## Given information

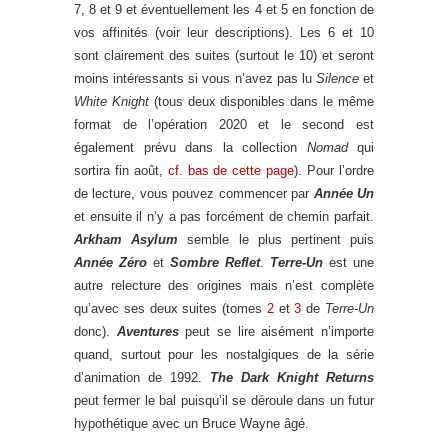
7, 8 et 9 et éventuellement les 4 et 5 en fonction de
vos affinités (voir leur descriptions). Les 6 et 10
sont clairement des suites (surtout le 10) et seront
moins intéressants si vous n’avez pas lu
Silence
et
White Knight
(tous deux disponibles dans le même
format de l’opération 2020 et le second est
également prévu dans la collection
Nomad
qui
sortira fin août,
cf. bas de cette page
). Pour l’ordre
de lecture, vous pouvez commencer par
Année Un
et ensuite il n’y a pas forcément de chemin parfait.
Arkham Asylum
semble le plus pertinent puis
Année Zéro
et
Sombre Reflet
.
Terre-Un
est une
autre relecture des origines mais n’est complète
qu’avec ses deux suites (tomes
2
et
3
de
Terre-Un
donc).
Aventures
peut se lire aisément n’importe
quand, surtout pour les nostalgiques de la série
d’animation de 1992.
The Dark Knight Returns
peut fermer le bal puisqu’il se déroule dans un futur
hypothétique avec un Bruce Wayne âgé.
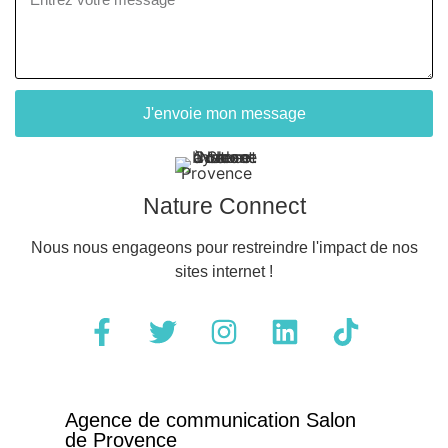
J'envoie mon message
Nature Connect
Nous nous engageons pour restreindre l'impact de nos
sites internet !
Agence de communication Salon
de Provence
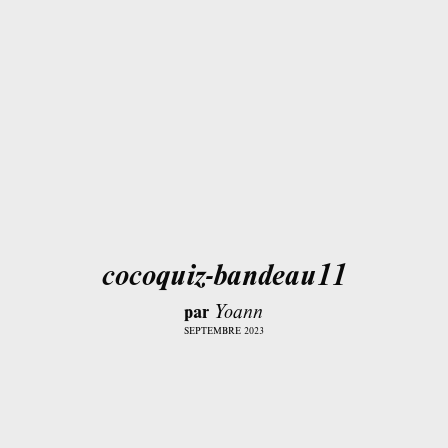
cocoquiz-bandeau11
par
Yoann
SEPTEMBRE 2023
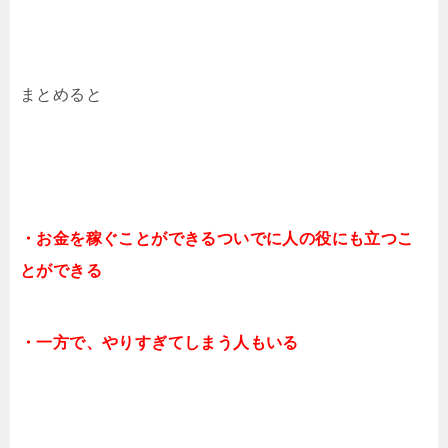
まとめると
・お金を稼ぐことができるついでに人の役にも立つこ
とができる
・一方で、やりすぎてしまう人もいる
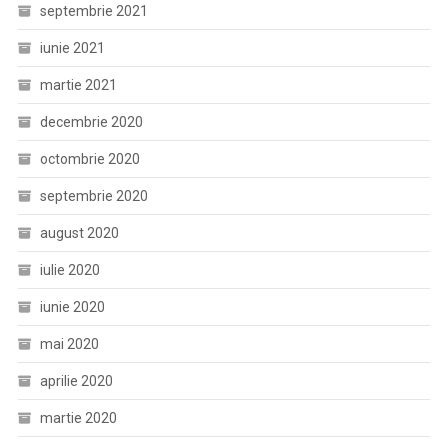
septembrie 2021
iunie 2021
martie 2021
decembrie 2020
octombrie 2020
septembrie 2020
august 2020
iulie 2020
iunie 2020
mai 2020
aprilie 2020
martie 2020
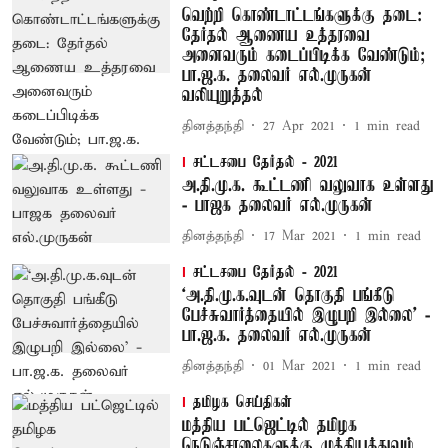
வெற்றி கொண்டாட்டங்களுக்கு தடை:
தேர்தல் ஆணைய உத்தரவை
அனைவரும் கடைப்பிடிக்க வேண்டும்;
பா.ஜ.க. தலைவர் எல்.முருகன்
வலியுறுத்தல்
தினத்தந்தி
27 Apr 2021
1
min read
சட்டசபை தேர்தல் - 2021
அ.தி.மு.க. கூட்டணி வலுவாக உள்ளது
- பாஜக தலைவர் எல்.முருகன்
தினத்தந்தி
17 Mar 2021
1
min read
சட்டசபை தேர்தல் - 2021
‘அ.தி.மு.க.வுடன் தொகுதி பங்கீடு
பேச்சுவார்த்தையில் இழுபறி இல்லை’ -
பா.ஜ.க. தலைவர் எல்.முருகன்
தினத்தந்தி
01 Mar 2021
1
min read
தமிழக செய்திகள்
மத்திய பட்ஜெட்டில் தமிழக
நெடுஞ்சாலைகளுக்கு முக்கியத்துவம்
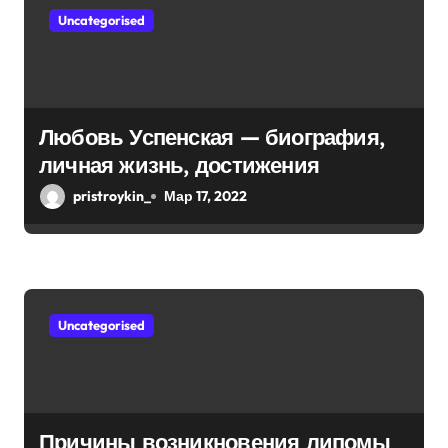
Uncategorised
Любовь Успенская — биография,
личная жизнь, достижения
pristroykin_
Мар 17, 2022
Uncategorised
Причины возникновения липомы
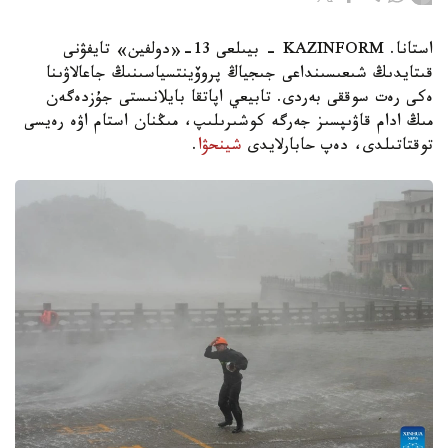
استانا. KAZINFORM - بيىلعى 13-«دولفين» تايفۋنى
قىتايدىڭ شىعىسىنداعى جىجياڭ پروۆينتسياسىنىڭ جاعالاۋىنا
ەكى رەت سوققى بەردى. تابيعي اپاتقا بايلانىستى جۇزدەگەن
مىڭ ادام قاۋىپسىز جەرگە كوشىرىلىپ، مىڭنان استام اۋە رەيسى
توقتاتىلدى، دەپ حابارلايدى
شينحۋا
.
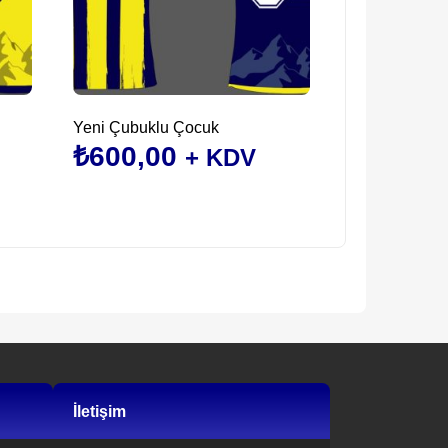
Yeni Çubuklu Çocuk
₺
600,00
+ KDV
Bu
ürünün
birden
fazla
varyasyonu
var.
Seçenekler
ürün
sayfasından
İletişim
seçilebilir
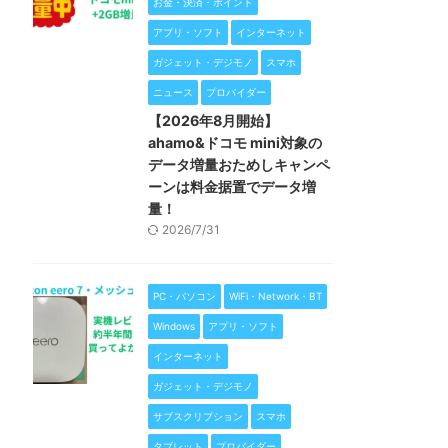
お金・決済・ポイント
アプリ・ソフト
インターネット
ガジェット・デジモノ
スマホ
ニュース
プロバイダー
【2026年8月開始】
ahamo&ドコモ mini対象の
データ増量おためしキャンペ
ーンは料金据置でデータ増
量！
2026/7/31
PC・パソコン
WiFi・Network・BT
Windows
アプリ・ソフト
インターネット
ガジェット・デジモノ
サブスクリプション
スマホ
タブレット
プロバイダー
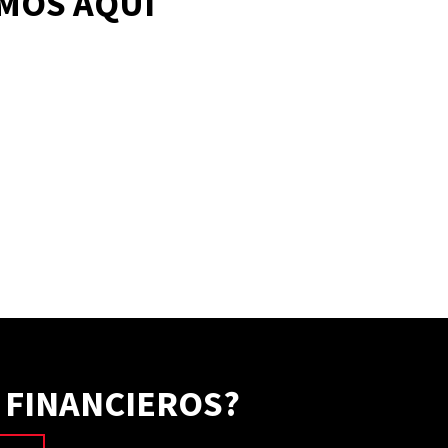
AMOS AQUÍ
 FINANCIEROS?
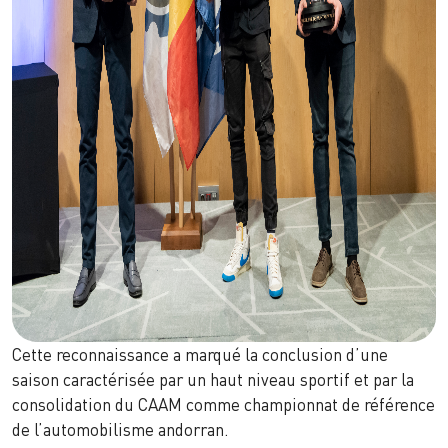
Cette reconnaissance a marqué la conclusion d’une
saison caractérisée par un haut niveau sportif et par la
consolidation du CAAM comme championnat de référence
de l’automobilisme andorran.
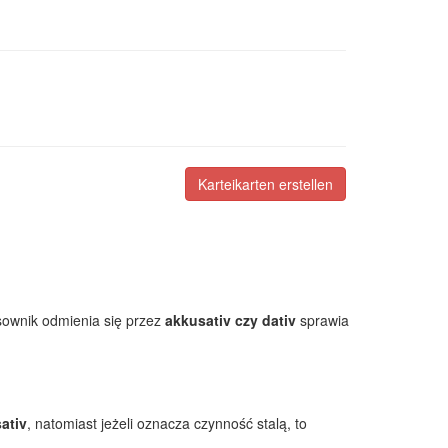
Karteikarten erstellen
asownik odmienia się przez
akkusativ czy dativ
sprawia
ativ
, natomiast jeżeli oznacza czynność stalą, to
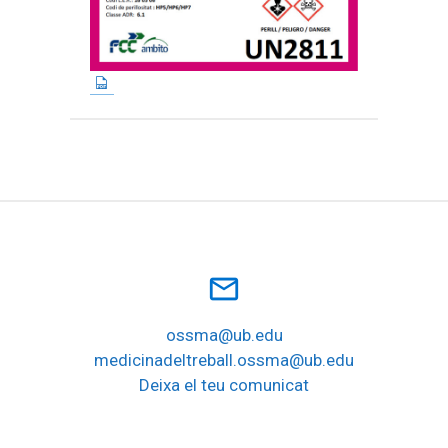
mail_outline
ossma@ub.edu
medicinadeltreball.ossma@ub.edu
Deixa el teu comunicat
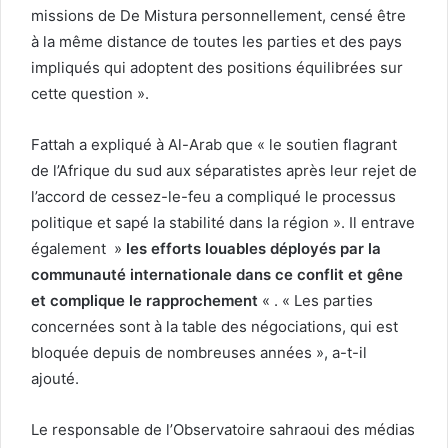
missions de De Mistura personnellement, censé être
à la même distance de toutes les parties et des pays
impliqués qui adoptent des positions équilibrées sur
cette question ».
Fattah a expliqué à Al-Arab que « le soutien flagrant
de l’Afrique du sud aux séparatistes après leur rejet de
l’accord de cessez-le-feu a compliqué le processus
politique et sapé la stabilité dans la région ». Il entrave
également »
les efforts louables déployés par la
communauté internationale dans ce conflit et gêne
et complique le rapprochement
« . « Les parties
concernées sont à la table des négociations, qui est
bloquée depuis de nombreuses années », a-t-il
ajouté.
Le responsable de l’Observatoire sahraoui des médias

## Instructions to follow
Please print every record exactly as written, without the pictures.

## Exercise solution
7, 8 et 9 et éventuellement les 4 et 5 en fonction de
vos affinités (voir leur descriptions). Les 6 et 10
sont clairement des suites (surtout le 10) et seront
moins intéressants si vous n’avez pas lu
Silence
et
White Knight
(tous deux disponibles dans le même
format de l’opération 2020 et le second est
également prévu dans la collection
Nomad
qui
sortira fin août,
cf. bas de cette page
). Pour l’ordre
de lecture, vous pouvez commencer par
Année Un
et ensuite il n’y a pas forcément de chemin parfait.
Arkham Asylum
semble le plus pertinent puis
Année Zéro
et
Sombre Reflet
.
Terre-Un
est une
autre relecture des origines mais n’est complète
qu’avec ses deux suites (tomes
2
et
3
de
Terre-Un
donc).
Aventures
peut se lire aisément n’importe
quand, surtout pour les nostalgiques de la série
d’animation de 1992.
The Dark Knight Returns
peut fermer le bal puisqu’il se déroule dans un futur
hypothétique avec un Bruce Wayne âgé.
J'envoie mon message
Nature Connect
Nous nous engageons pour restreindre l'impact de nos
sites internet !
Agence de communication Salon
de Provence
cocoquiz-bandeau11
par
Yoann
SEPTEMBRE 2023
まとめると
・お金を稼ぐことができるついでに人の役にも立つこ
とができる
・一方で、やりすぎてしまう人もいる
septembrie 2021
iunie 2021
martie 2021
decembrie 2020
octombrie 2020
septembrie 2020
august 2020
iulie 2020
iunie 2020
mai 2020
aprilie 2020
martie 2020
வெற்றி கொண்டாட்டங்களுக்கு தடை:
தேர்தல் ஆணைய உத்தரவை
அனைவரும் கடைப்பிடிக்க வேண்டும்;
பா.ஜ.க. தலைவர் எல்.முருகன்
வலியுறுத்தல்
தினத்தந்தி
27 Apr 2021
1
min read
சட்டசபை தேர்தல் - 2021
அ.தி.மு.க. கூட்டணி வலுவாக உள்ளது
- பாஜக தலைவர் எல்.முருகன்
தினத்தந்தி
17 Mar 2021
1
min read
சட்டசபை தேர்தல் - 2021
‘அ.தி.மு.க.வுடன் தொகுதி பங்கீடு
பேச்சுவார்த்தையில் இழுபறி இல்லை’ -
பா.ஜ.க. தலைவர் எல்.முருகன்
தினத்தந்தி
01 Mar 2021
1
min read
தமிழக செய்திகள்
மத்திய பட்ஜெட்டில் தமிழக
நெடுஞ்சாலைகளுக்கு முக்கியத்துவம்
Uncategorised
Любовь Успенская — биография,
личная жизнь, достижения
pristroykin_
Мар 17, 2022
Uncategorised
Причины возникновения липомы
استانا. KAZINFORM - بيىلعى 13-«دولفين» تايفۋنى
قىتايدىڭ شىعىسىنداعى جىجياڭ پروۆينتسياسىنىڭ جاعالاۋىنا
ەكى رەت سوققى بەردى. تابيعي اپاتقا بايلانىستى جۇزدەگەن
مىڭ ادام قاۋىپسىز جەرگە كوشىرىلىپ، مىڭنان استام اۋە رەيسى
توقتاتىلدى، دەپ حابارلايدى
شينحۋا
.
Yeni Çubuklu Çocuk
₺
600,00
+ KDV
Bu
ürünün
birden
fazla
varyasyonu
var.
Seçenekler
ürün
sayfasından
İletişim
seçilebilir
お金・決済・ポイント
アプリ・ソフト
インターネット
ガジェット・デジモノ
スマホ
ニュース
プロバイダー
【2026年8月開始】
ahamo&ドコモ mini対象の
データ増量おためしキャンペ
ーンは料金据置でデータ増
量！
2026/7/31
PC・パソコン
WiFi・Network・BT
Windows
アプリ・ソフト
インターネット
ガジェット・デジモノ
サブスクリプション
スマホ
タブレット
プロバイダー
AMOS AQUÍ
 FINANCIEROS?
Cette reconnaissance a marqué la conclusion d’une
saison caractérisée par un haut niveau sportif et par la
consolidation du CAAM comme championnat de référence
de l’automobilisme andorran.
Karteikarten erstellen
asownik odmienia się przez
akkusativ czy dativ
sprawia
ativ
, natomiast jeżeli oznacza czynność stalą, to
mail_outline
ossma@ub.edu
medicinadeltreball.ossma@ub.edu
Deixa el teu comunicat
missions de De Mistura personnellement, censé être
à la même distance de toutes les parties et des pays
impliqués qui adoptent des positions équilibrées sur
cette question ».
Fattah a expliqué à Al-Arab que « le soutien flagrant
de l’Afrique du sud aux séparatistes après leur rejet de
l’accord de cessez-le-feu a compliqué le processus
politique et sapé la stabilité dans la région ». Il entrave
également »
les efforts louables déployés par la
communauté internationale dans ce conflit et gêne
et complique le rapprochement
« . « Les parties
concernées sont à la table des négociations, qui est
bloquée depuis de nombreuses années », a-t-il
ajouté.
Le responsable de l’Observatoire sahraoui des médias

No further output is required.